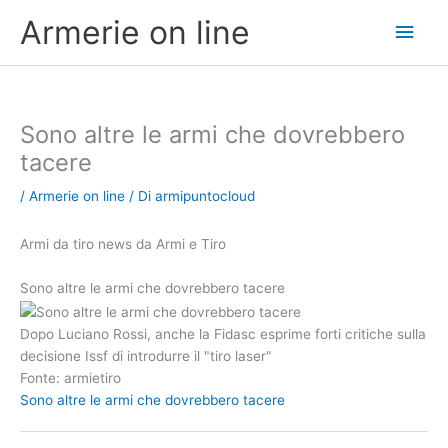
Vai
Men
Armerie on line
al
contenuto
princ
Sono altre le armi che dovrebbero
tacere
/
Armerie on line
/ Di
armipuntocloud
Armi da tiro news da Armi e Tiro
Sono altre le armi che dovrebbero tacere
Dopo Luciano Rossi, anche la Fidasc esprime forti critiche sulla
decisione Issf di introdurre il "tiro laser"
Fonte: armietiro
Sono altre le armi che dovrebbero tacere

= = = =

#### Action item:
Set down only the lines running from the line with "Fonte: armietiro" to the end of the entries above, both included, exactly as they stand.

#### Task solution:
Fonte: armietiro
Sono altre le armi che dovrebbero tacere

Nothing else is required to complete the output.